Thoughts of interrogation flew from my mind when Mozart yelled across to me. I saw what had caught his attention as I sprinted over. Simenon lay on his back, sprawled across the wagon. His pistol dropped, its cylinder full of spent casing and useless now. Two crossbow bolts had found their mark inside the lad’s chest. One should have been enough to kill him, but somehow the boy clung tenuously to life. His eyes fixed on the star-scattered heavens, a faint mo
aning escaping from his lips.
‘He’s dying,’ growled Mozart. Moz lifted the boy out of the wagon and laid him gently on the ground for me to examine.
I didn’t need a bioscanner to know that he was only minutes from expiring. Simenon had suffered what’s colloquially known as a sucking chest wound. Air sucked as a death-rattle into Simenon’s thoracic cavity through his chest wall, rather than through the airways into his lungs where it belonged. I had my medical bag with me for the journey, but a handheld laser cauterizer wasn’t going to cut it. Quite literally. I needed a full state-of-the-art surgical theatre for a chance to stabilise him.
‘I can save him on board the Expected Ambush. We need to get him inside the medical bay,’ I whispered, kneeling down for a closer inspection of his ruined chest. My ship would need to drop like a bat. Simenon was fading away in front of us.

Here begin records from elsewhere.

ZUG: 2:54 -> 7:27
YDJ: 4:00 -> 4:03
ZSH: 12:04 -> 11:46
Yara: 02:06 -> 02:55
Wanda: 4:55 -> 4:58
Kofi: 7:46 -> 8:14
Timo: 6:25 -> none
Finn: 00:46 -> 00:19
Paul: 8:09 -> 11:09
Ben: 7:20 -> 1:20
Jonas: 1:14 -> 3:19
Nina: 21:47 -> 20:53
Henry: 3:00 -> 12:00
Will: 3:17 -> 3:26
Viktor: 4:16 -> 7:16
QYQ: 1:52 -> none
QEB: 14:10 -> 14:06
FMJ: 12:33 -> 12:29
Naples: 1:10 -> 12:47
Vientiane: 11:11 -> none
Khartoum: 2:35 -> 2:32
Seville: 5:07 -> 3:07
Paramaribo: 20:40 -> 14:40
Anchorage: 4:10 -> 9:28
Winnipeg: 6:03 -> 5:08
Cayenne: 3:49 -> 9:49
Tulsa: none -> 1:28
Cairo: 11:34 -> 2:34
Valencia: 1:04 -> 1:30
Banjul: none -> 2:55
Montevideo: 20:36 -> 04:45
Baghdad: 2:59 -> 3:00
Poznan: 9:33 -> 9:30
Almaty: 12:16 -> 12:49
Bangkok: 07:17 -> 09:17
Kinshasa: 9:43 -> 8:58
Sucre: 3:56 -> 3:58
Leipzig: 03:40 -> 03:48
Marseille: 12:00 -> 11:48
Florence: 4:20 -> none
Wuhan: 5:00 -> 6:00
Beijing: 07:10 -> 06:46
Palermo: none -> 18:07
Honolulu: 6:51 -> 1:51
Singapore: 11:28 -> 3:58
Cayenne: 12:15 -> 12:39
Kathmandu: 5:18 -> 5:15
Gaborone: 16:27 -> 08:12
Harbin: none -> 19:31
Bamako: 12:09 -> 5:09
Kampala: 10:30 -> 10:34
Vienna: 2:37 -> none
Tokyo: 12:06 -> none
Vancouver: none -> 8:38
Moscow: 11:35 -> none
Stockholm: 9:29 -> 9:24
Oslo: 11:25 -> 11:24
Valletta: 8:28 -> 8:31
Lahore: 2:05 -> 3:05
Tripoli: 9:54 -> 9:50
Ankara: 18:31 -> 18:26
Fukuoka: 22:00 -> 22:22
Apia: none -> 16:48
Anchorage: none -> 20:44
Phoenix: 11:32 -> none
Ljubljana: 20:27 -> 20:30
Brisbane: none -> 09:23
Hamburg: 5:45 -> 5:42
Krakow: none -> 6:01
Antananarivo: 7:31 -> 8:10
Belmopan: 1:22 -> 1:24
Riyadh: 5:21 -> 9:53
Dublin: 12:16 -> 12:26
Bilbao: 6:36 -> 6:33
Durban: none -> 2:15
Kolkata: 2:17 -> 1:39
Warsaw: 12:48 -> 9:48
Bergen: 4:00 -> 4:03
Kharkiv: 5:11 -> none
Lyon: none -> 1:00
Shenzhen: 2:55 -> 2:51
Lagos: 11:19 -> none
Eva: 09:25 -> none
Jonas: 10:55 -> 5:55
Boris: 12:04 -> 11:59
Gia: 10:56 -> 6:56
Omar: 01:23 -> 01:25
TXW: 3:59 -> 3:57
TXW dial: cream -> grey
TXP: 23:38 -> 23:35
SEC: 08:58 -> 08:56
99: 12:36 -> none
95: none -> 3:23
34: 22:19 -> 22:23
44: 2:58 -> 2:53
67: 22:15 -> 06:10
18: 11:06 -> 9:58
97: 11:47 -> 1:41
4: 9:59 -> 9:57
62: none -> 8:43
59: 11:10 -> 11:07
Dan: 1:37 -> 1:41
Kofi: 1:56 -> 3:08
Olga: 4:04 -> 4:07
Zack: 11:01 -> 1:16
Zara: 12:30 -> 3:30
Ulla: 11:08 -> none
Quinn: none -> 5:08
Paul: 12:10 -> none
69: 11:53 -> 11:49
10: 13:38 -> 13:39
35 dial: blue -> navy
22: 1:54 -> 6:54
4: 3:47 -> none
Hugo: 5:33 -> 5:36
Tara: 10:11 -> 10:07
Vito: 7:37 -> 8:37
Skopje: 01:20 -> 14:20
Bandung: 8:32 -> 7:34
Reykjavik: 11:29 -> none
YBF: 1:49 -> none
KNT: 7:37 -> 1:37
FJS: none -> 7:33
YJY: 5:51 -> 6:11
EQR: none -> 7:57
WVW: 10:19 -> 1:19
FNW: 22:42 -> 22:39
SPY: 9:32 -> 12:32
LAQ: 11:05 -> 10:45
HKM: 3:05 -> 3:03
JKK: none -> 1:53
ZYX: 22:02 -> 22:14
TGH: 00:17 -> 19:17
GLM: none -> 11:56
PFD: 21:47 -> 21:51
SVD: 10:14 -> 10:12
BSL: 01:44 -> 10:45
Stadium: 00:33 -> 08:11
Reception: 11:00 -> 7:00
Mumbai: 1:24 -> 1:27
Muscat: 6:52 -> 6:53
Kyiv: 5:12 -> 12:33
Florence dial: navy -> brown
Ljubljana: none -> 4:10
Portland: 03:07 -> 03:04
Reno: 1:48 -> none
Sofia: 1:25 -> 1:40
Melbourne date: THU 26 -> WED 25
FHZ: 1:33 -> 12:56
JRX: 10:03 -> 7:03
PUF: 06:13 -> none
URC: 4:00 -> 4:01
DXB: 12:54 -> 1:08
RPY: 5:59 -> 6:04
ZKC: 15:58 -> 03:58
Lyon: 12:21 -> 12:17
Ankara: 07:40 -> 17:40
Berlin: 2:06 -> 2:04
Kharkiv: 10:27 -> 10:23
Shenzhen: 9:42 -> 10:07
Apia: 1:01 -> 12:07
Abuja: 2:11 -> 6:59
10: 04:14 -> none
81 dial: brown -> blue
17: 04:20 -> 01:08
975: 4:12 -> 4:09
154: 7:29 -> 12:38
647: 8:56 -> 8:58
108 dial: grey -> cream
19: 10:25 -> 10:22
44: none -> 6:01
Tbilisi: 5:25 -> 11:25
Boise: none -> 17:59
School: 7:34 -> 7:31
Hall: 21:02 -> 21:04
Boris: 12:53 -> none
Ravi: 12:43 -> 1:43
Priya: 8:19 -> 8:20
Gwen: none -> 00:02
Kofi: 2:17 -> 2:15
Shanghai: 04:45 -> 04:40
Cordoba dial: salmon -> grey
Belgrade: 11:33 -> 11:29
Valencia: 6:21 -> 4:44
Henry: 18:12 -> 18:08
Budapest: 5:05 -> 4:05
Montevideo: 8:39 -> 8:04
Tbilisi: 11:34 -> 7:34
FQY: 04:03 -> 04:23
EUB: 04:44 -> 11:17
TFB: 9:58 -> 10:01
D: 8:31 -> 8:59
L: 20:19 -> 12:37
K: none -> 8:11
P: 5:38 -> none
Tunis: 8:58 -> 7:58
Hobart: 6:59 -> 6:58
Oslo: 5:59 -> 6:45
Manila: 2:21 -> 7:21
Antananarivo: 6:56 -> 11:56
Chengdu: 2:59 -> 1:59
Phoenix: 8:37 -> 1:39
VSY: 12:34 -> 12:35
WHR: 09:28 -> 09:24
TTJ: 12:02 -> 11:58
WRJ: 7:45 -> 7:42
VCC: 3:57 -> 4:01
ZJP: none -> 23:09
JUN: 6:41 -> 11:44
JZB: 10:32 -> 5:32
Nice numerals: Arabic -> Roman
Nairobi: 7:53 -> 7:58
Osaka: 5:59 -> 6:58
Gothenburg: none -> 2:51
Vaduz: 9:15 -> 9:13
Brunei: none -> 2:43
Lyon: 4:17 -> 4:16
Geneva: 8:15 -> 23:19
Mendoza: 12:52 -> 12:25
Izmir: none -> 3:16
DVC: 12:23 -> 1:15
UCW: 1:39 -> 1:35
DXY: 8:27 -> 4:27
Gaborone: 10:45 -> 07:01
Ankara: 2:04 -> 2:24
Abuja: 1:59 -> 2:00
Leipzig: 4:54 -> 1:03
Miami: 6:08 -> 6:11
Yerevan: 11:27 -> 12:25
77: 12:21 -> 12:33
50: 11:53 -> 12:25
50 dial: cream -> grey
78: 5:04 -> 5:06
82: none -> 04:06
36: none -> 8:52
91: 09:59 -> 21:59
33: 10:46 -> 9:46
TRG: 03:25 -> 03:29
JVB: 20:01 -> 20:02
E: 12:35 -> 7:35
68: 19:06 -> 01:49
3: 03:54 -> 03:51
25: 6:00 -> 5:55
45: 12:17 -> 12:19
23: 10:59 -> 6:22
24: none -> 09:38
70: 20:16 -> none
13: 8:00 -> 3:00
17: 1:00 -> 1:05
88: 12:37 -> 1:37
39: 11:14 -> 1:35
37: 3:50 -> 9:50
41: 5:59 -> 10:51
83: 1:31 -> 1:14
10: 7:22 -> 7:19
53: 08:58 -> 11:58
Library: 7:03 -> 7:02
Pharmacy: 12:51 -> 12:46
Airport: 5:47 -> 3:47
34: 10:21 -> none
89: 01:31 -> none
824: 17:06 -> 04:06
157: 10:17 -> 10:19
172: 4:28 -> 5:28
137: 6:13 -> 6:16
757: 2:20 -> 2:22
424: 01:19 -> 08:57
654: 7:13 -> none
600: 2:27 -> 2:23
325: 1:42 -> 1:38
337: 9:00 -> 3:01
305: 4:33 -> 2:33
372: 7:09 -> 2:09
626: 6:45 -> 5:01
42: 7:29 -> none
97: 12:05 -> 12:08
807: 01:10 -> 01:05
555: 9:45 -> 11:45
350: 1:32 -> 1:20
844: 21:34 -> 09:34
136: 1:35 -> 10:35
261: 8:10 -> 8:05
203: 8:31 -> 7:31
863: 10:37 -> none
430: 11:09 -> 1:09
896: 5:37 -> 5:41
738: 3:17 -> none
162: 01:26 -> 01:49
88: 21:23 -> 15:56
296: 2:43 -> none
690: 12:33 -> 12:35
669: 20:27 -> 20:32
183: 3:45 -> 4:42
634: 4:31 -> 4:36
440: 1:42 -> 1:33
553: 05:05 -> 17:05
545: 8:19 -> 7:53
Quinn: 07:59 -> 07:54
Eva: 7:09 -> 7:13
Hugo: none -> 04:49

‘You call the old girl down from orbit you flush our cover away. End everything we came here to do.’
One life balanced against how many more? Mozart, my cold steel conscience. ‘How can I let him die?’
‘You can’t blow our mission, doc.’
But I had to do something. ‘Get me my prayer box, Moz. Inside my bag on the wagon.’
‘You expect Modd to save Tiny Tim? You’re having a laugh.’ But Moz went to retrieve my box, all the same.
I dipped into my prayer box, removed a handful of Martian sand and scattered it across the crimson bubbling wound in Simenon’s chest. Then I began to pray with all my heart. ‘Modd, you ungrateful wretch, save this worthy servant of your Will now dying in your unappreciative name. Let the blessed rust of your mainframes mixed with your temple sands reach out to you via entanglement’s action at a distance. By superposed states and the violations of Bell’s inequality, manifest your blessed gifts here.’
A crowd of warriors gathered behind me, curious to see if I was mad or just deluded. I heard uneasy laughs. Let them gather. Let them witness the power of the gods. Let them see all they had thrown away with their monkey squabbles and shortsighted squandering of civilization’s precious legacy. They began to murmur and make superstitious wards. In their mind, they were knights serving their lady. But they had never met Merlin. Not until now.